### [Data provided]
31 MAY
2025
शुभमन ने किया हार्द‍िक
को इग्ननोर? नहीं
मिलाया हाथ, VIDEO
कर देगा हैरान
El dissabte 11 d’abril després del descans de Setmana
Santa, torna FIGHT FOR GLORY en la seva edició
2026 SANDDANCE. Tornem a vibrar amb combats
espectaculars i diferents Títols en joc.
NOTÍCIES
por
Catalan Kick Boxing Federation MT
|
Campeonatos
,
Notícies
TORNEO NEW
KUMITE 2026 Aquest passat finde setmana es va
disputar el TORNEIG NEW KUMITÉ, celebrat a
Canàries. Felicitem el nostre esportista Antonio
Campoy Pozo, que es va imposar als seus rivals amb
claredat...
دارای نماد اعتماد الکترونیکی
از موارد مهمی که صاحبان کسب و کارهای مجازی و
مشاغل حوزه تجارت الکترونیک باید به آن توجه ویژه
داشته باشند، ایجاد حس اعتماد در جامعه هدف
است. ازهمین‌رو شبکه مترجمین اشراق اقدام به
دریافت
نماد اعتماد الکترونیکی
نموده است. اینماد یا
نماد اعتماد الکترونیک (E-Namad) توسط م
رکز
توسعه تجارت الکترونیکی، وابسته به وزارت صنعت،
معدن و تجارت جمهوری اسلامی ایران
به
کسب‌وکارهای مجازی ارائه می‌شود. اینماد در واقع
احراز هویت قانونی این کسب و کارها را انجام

### [Exercise description]
Retype the portion of the data above that starts on the line with "कर देगा हैरान" and finishes on the line with "داشته باشند، ایجاد حس اعتماد در جامعه هدف", including both of those lines.

### [Written answer]
कर देगा हैरान
El dissabte 11 d’abril després del descans de Setmana
Santa, torna FIGHT FOR GLORY en la seva edició
2026 SANDDANCE. Tornem a vibrar amb combats
espectaculars i diferents Títols en joc.
NOTÍCIES
por
Catalan Kick Boxing Federation MT
|
Campeonatos
,
Notícies
TORNEO NEW
KUMITE 2026 Aquest passat finde setmana es va
disputar el TORNEIG NEW KUMITÉ, celebrat a
Canàries. Felicitem el nostre esportista Antonio
Campoy Pozo, que es va imposar als seus rivals amb
claredat...
دارای نماد اعتماد الکترونیکی
از موارد مهمی که صاحبان کسب و کارهای مجازی و
مشاغل حوزه تجارت الکترونیک باید به آن توجه ویژه
داشته باشند، ایجاد حس اعتماد در جامعه هدف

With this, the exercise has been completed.